**What this task involves:** What you return should be the lines from the one with "help businesses recover an" through the one with "-Shoe cleaning." in the data below, reproduced exactly with both ends, and no pictures at all.

(Records from a collection)
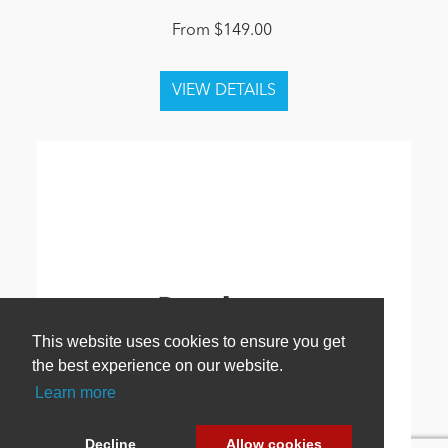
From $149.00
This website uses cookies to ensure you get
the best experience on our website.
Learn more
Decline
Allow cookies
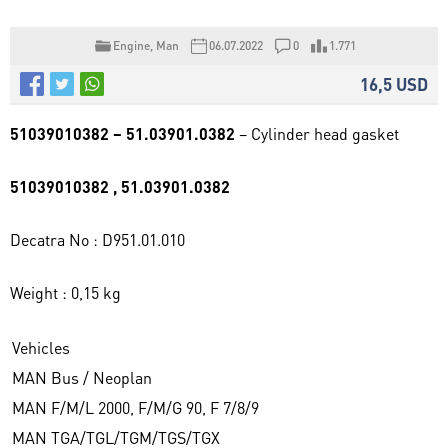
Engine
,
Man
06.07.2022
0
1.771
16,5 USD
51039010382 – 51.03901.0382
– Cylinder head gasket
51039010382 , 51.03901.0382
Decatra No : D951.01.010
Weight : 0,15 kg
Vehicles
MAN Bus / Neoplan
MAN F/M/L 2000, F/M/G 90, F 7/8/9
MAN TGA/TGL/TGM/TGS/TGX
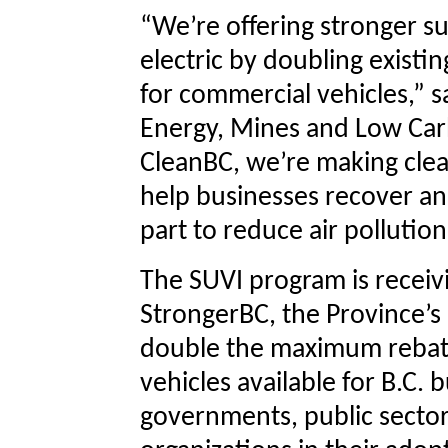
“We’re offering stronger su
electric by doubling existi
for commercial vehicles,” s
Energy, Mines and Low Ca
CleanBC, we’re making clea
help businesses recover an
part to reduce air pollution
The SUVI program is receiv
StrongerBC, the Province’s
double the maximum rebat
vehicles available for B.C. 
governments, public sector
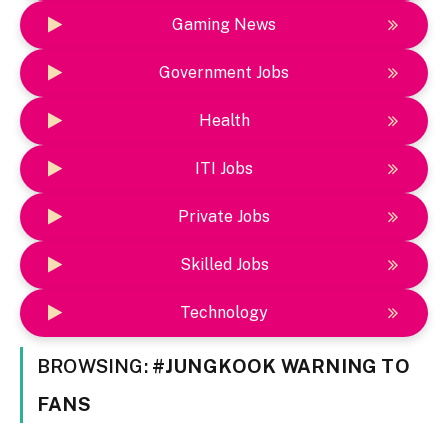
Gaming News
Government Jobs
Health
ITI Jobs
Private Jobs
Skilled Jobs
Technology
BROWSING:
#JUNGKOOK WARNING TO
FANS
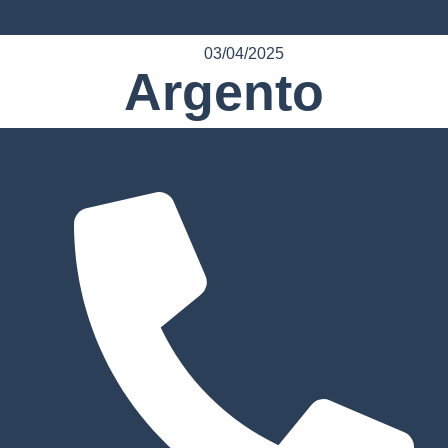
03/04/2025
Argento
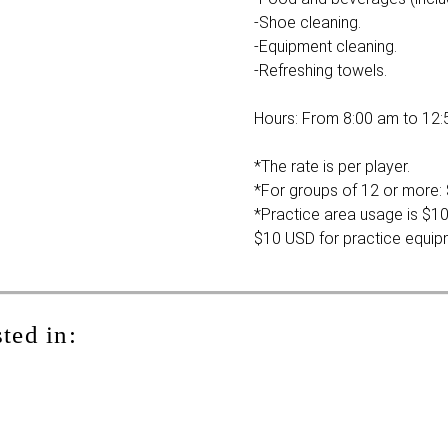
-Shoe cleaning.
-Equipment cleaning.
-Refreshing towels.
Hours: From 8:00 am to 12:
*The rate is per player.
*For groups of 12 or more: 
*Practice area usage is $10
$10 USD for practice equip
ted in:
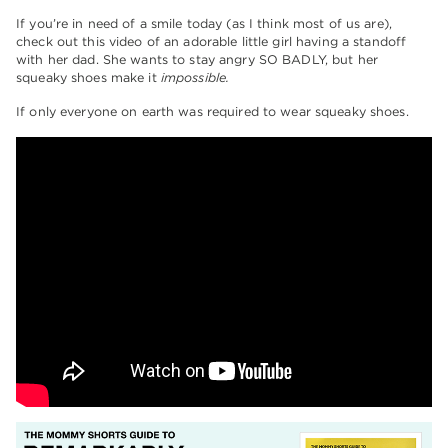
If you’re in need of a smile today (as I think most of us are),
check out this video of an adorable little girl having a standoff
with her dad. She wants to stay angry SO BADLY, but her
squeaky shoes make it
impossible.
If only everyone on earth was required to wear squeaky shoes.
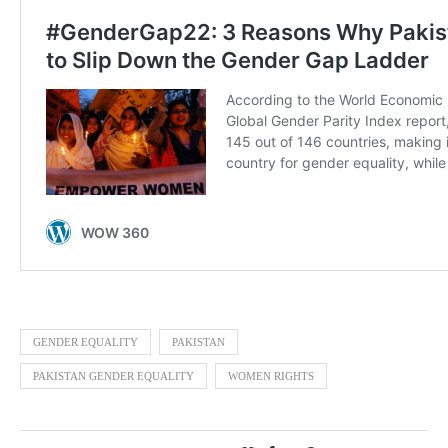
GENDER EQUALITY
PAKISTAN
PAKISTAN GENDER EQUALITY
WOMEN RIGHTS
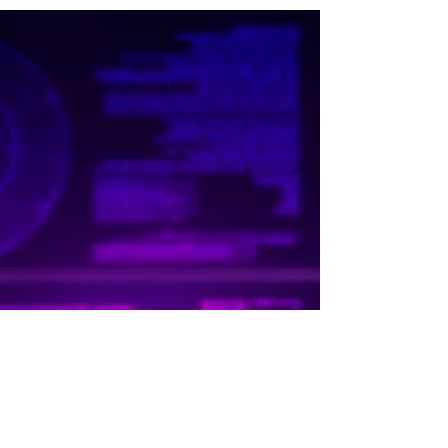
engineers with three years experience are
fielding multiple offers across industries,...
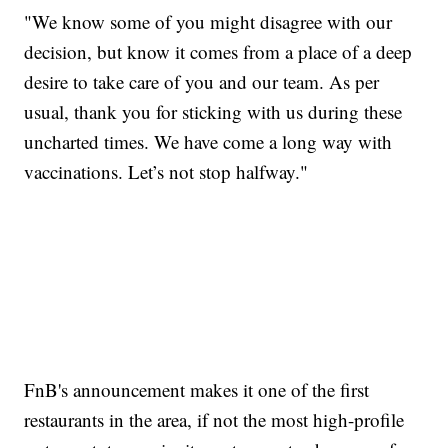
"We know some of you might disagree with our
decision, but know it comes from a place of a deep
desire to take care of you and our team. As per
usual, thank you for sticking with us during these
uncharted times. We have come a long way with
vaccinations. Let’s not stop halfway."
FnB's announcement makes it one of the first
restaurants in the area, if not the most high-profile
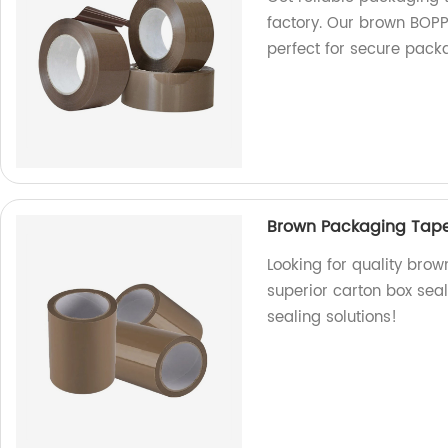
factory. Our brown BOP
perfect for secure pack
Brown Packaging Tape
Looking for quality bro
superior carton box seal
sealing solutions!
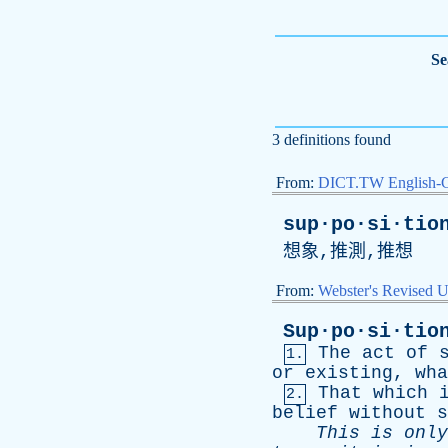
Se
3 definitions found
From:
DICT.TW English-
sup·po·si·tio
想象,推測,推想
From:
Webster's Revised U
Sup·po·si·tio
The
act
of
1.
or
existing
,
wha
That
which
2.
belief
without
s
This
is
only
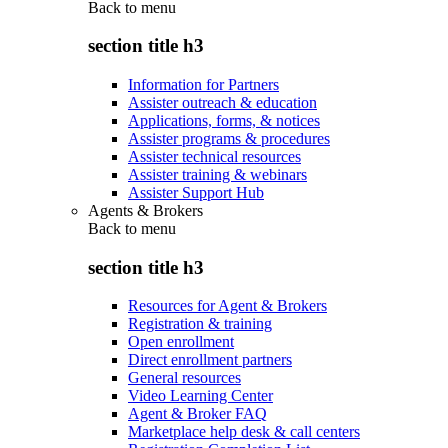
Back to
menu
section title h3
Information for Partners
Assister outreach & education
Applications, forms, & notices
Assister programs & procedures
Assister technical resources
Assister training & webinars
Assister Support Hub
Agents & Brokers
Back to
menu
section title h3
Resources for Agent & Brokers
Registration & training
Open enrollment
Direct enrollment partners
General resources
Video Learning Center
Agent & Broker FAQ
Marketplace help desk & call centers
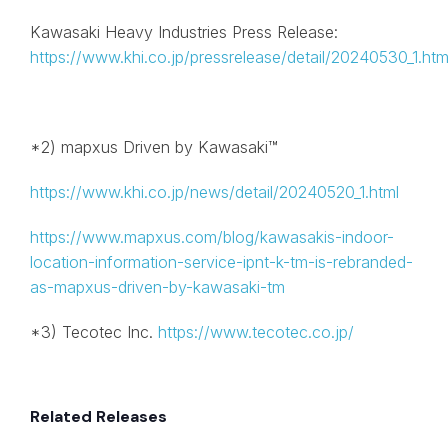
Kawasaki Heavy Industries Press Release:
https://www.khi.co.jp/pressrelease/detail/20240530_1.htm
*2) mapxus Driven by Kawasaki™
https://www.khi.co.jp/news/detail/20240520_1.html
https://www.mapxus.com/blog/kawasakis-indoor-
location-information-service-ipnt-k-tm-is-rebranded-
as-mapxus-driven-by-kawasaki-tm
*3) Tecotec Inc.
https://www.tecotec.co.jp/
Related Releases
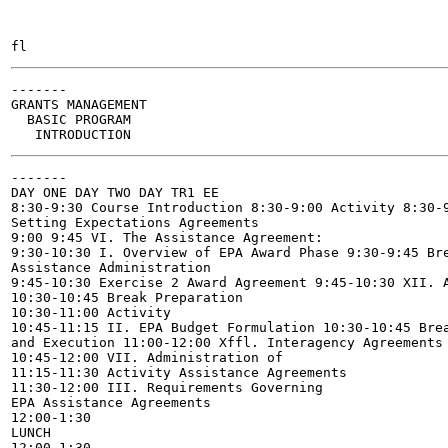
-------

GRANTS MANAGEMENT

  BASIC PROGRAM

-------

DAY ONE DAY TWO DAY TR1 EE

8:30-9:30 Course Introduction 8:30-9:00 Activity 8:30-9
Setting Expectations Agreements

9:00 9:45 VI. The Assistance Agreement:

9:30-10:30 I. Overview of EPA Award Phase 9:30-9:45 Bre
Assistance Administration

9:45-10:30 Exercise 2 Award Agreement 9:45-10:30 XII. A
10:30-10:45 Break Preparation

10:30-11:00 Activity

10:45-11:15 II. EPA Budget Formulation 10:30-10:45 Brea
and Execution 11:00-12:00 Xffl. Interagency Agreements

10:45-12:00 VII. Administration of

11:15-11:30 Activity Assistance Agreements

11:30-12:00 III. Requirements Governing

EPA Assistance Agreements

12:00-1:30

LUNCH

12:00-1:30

**Exercise output:**
help businesses recover an
part to reduce air pollution
The SUVI program is receiv
StrongerBC, the Province’s
double the maximum rebat
vehicles available for B.C. 
governments, public sector
Gaming News
Government Jobs
Health
ITI Jobs
Private Jobs
Skilled Jobs
Technology
BROWSING:
#JUNGKOOK WARNING TO
FANS
03/04/2025
Argento
-Shoe cleaning.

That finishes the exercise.